■ **THE TASK**: Could you write out the records below exactly as they appear, leaving out any pictures?

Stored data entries
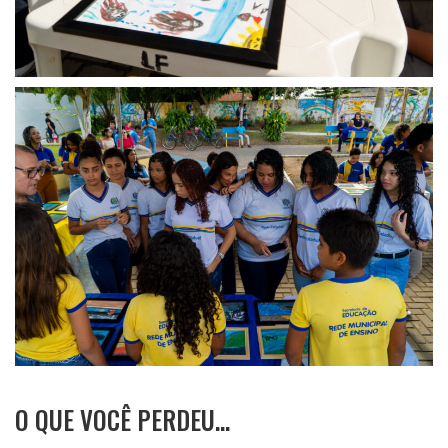
O QUE VOCÊ PERDEU…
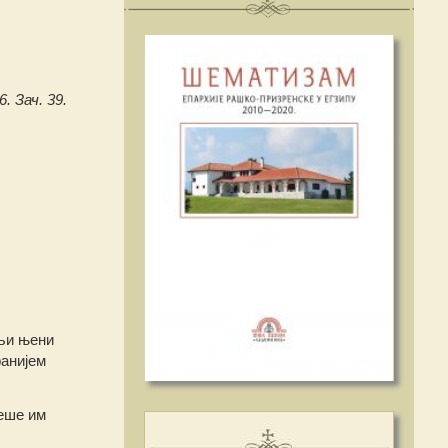
6. Зач. 39.
ељи њени
ранијем
беше им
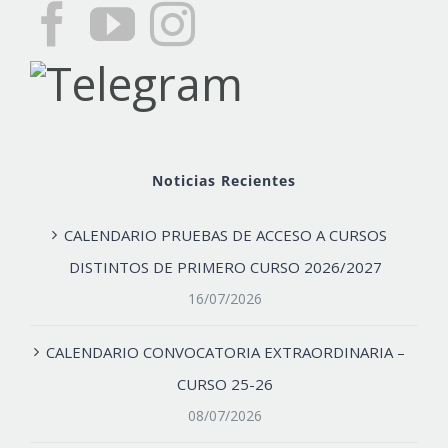
Noticias Recientes
CALENDARIO PRUEBAS DE ACCESO A CURSOS
DISTINTOS DE PRIMERO CURSO 2026/2027
16/07/2026
CALENDARIO CONVOCATORIA EXTRAORDINARIA –
CURSO 25-26
08/07/2026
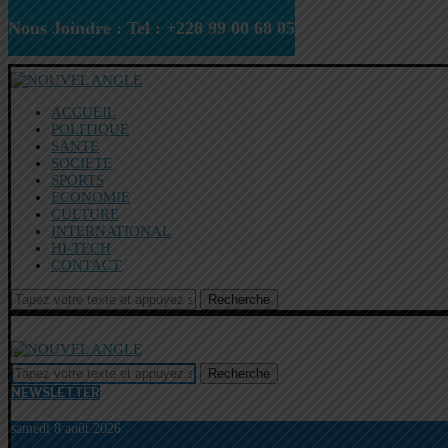
Nous Joindre : Tel : +228 99 00 68 05
ACCUEIL
POLITIQUE
SANTE
SOCIETE
SPORTS
ECONOMIE
CULTURE
INTERNATIONAL
HI-TECH
CONTACT
Recherche
Recherche
NEWSLETTER
samedi 8 août 2026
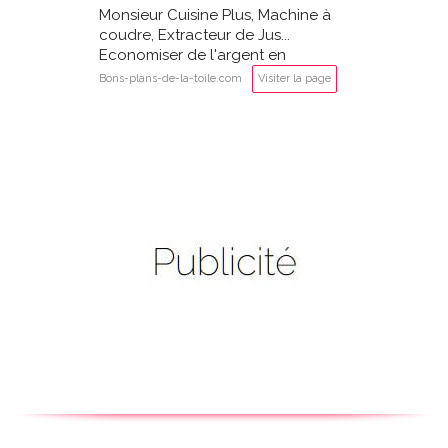
Monsieur Cuisine Plus, Machine à
coudre, Extracteur de Jus...
Economiser de l'argent en
achetant des produits LIDL
Bons-plans-de-la-toile.com
Visiter la page
Silvercrest?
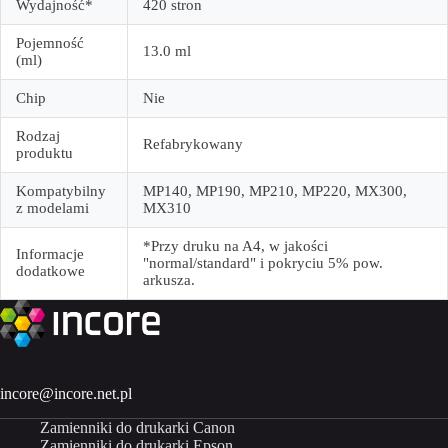
Wydajność*
420 stron
Pojemność
13.0 ml
(ml)
Chip
Nie
Rodzaj
Refabrykowany
produktu
Kompatybilny
MP140, MP190, MP210, MP220, MX300,
z modelami
MX310
*Przy druku na A4, w jakości
Informacje
"normal/standard" i pokryciu 5% pow.
dodatkowe
arkusza.
incore@incore.net.pl
Zamienniki do drukarki Canon
Zamienniki do drukarki Epson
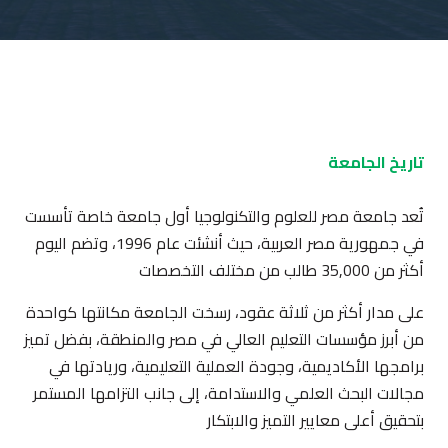
تاريخ الجامعة
تُعد جامعة مصر للعلوم والتكنولوجيا أول جامعة خاصة تأسست
في جمهورية مصر العربية، حيث أنشئت عام 1996، وتضم اليوم
أكثر من 35,000 طالب من مختلف التخصصات
على مدار أكثر من ثلاثة عقود، رسخت الجامعة مكانتها كواحدة
من أبرز مؤسسات التعليم العالي في مصر والمنطقة، بفضل تميز
برامجها الأكاديمية، وجودة العملية التعليمية، وريادتها في
مجالات البحث العلمي والاستدامة، إلى جانب التزامها المستمر
بتحقيق أعلى معايير التميز والابتكار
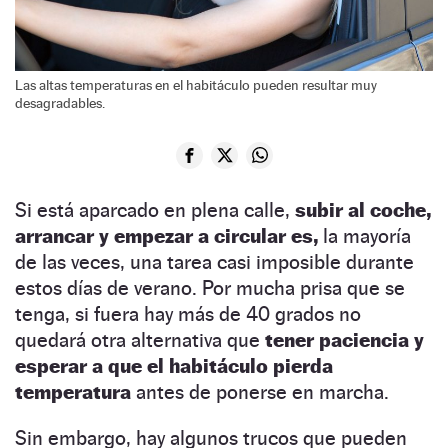
Las altas temperaturas en el habitáculo pueden resultar muy
desagradables.
Si está aparcado en plena calle,
subir al coche,
arrancar y empezar a circular es,
la mayoría
de las veces, una tarea casi imposible durante
estos días de verano. Por mucha prisa que se
tenga, si fuera hay más de 40 grados no
quedará otra alternativa que
tener paciencia y
esperar a que el habitáculo pierda
temperatura
antes de ponerse en marcha.
Sin embargo, hay algunos trucos que pueden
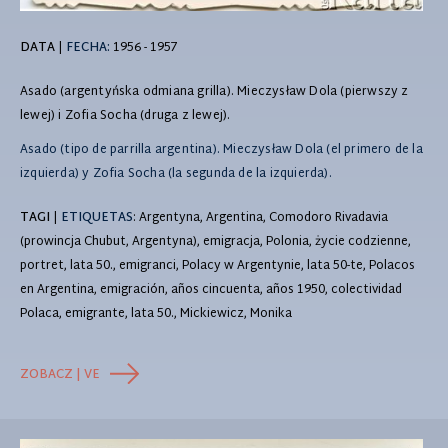
DATA
|
FECHA:
1956 - 1957
Asado (argentyńska odmiana grilla). Mieczysław Dola (pierwszy z
lewej) i Zofia Socha (druga z lewej).
Asado (tipo de parrilla argentina). Mieczysław Dola (el primero de la
izquierda) y Zofia Socha (la segunda de la izquierda).
TAGI
|
ETIQUETAS
: Argentyna, Argentina, Comodoro Rivadavia
(prowincja Chubut, Argentyna), emigracja, Polonia, życie codzienne,
portret, lata 50., emigranci, Polacy w Argentynie, lata 50-te, Polacos
en Argentina, emigración, años cincuenta, años 1950, colectividad
Polaca, emigrante, lata 50., Mickiewicz, Monika
ZOBACZ | VE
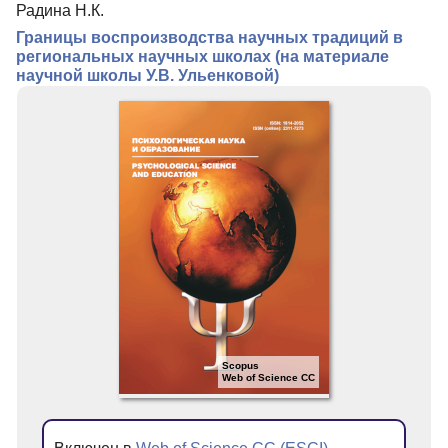
Радина Н.К.
Редколлегия
Границы воспроизводства научных традиций в
Редакционная политика
региональных научных школах (на материале
научной школы У.В. Ульенковой)
Индексирование
Для авторов
Рубрики
Препринты
Подписка
Контакты
Scopus
Web of Science CC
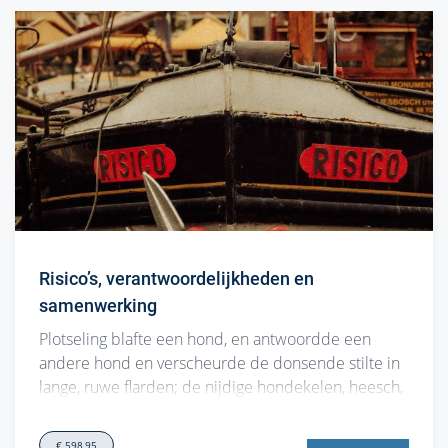
Risico’s, verantwoordelijkheden en
samenwerking
Plotseling blafte een hond, en antwoordde een
andere hond en verscheurde de donsende stilte in
lange, ruwe flarden; de nijdige hondekelen, heesch,
ademloos, schor vijandig; plotseling ook zwegen zij
stil. Aan het einde der Lange Laan lag diep in zij…
€ 598,95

■ **RESPONSE**:
O QUE VOCÊ PERDEU…
6. Зач. 39.
ељи њени
ранијем
беше им
Noticias Recientes
CALENDARIO PRUEBAS DE ACCESO A CURSOS
DISTINTOS DE PRIMERO CURSO 2026/2027
16/07/2026
CALENDARIO CONVOCATORIA EXTRAORDINARIA –
CURSO 25-26
08/07/2026
Nous Joindre : Tel : +228 99 00 68 05
ACCUEIL
POLITIQUE
SANTE
SOCIETE
SPORTS
ECONOMIE
CULTURE
INTERNATIONAL
HI-TECH
CONTACT
Recherche
Recherche
NEWSLETTER
samedi 8 août 2026
Monsieur Cuisine Plus, Machine à
coudre, Extracteur de Jus...
Economiser de l'argent en
achetant des produits LIDL
Bons-plans-de-la-toile.com
Visiter la page
Silvercrest?
Wydajność*
420 stron
Pojemność
13.0 ml
(ml)
Chip
Nie
Rodzaj
Refabrykowany
produktu
Kompatybilny
MP140, MP190, MP210, MP220, MX300,
z modelami
MX310
*Przy druku na A4, w jakości
Informacje
"normal/standard" i pokryciu 5% pow.
dodatkowe
arkusza.
incore@incore.net.pl
Zamienniki do drukarki Canon
Zamienniki do drukarki Epson
تاريخ الجامعة
تُعد جامعة مصر للعلوم والتكنولوجيا أول جامعة خاصة تأسست
في جمهورية مصر العربية، حيث أنشئت عام 1996، وتضم اليوم
أكثر من 35,000 طالب من مختلف التخصصات
على مدار أكثر من ثلاثة عقود، رسخت الجامعة مكانتها كواحدة
من أبرز مؤسسات التعليم العالي في مصر والمنطقة، بفضل تميز
برامجها الأكاديمية، وجودة العملية التعليمية، وريادتها في
مجالات البحث العلمي والاستدامة، إلى جانب التزامها المستمر
بتحقيق أعلى معايير التميز والابتكار
Las altas temperaturas en el habitáculo pueden resultar muy
desagradables.
Si está aparcado en plena calle,
subir al coche,
arrancar y empezar a circular es,
la mayoría
de las veces, una tarea casi imposible durante
estos días de verano. Por mucha prisa que se
tenga, si fuera hay más de 40 grados no
quedará otra alternativa que
tener paciencia y
esperar a que el habitáculo pierda
temperatura
antes de ponerse en marcha.
Sin embargo, hay algunos trucos que pueden
DATA
|
FECHA:
1956 - 1957
Asado (argentyńska odmiana grilla). Mieczysław Dola (pierwszy z
lewej) i Zofia Socha (druga z lewej).
Asado (tipo de parrilla argentina). Mieczysław Dola (el primero de la
izquierda) y Zofia Socha (la segunda de la izquierda).
TAGI
|
ETIQUETAS
: Argentyna, Argentina, Comodoro Rivadavia
(prowincja Chubut, Argentyna), emigracja, Polonia, życie codzienne,
portret, lata 50., emigranci, Polacy w Argentynie, lata 50-te, Polacos
en Argentina, emigración, años cincuenta, años 1950, colectividad
Polaca, emigrante, lata 50., Mickiewicz, Monika
ZOBACZ | VE
Радина Н.К.
Редколлегия
Границы воспроизводства научных традиций в
Редакционная политика
региональных научных школах (на материале
научной школы У.В. Ульенковой)
Индексирование
Для авторов
Рубрики
Препринты
Подписка
Контакты
Scopus
Web of Science CC
Risico’s, verantwoordelijkheden en
samenwerking
Plotseling blafte een hond, en antwoordde een
andere hond en verscheurde de donsende stilte in
lange, ruwe flarden; de nijdige hondekelen, heesch,
ademloos, schor vijandig; plotseling ook zwegen zij
stil. Aan het einde der Lange Laan lag diep in zij…
€ 598,95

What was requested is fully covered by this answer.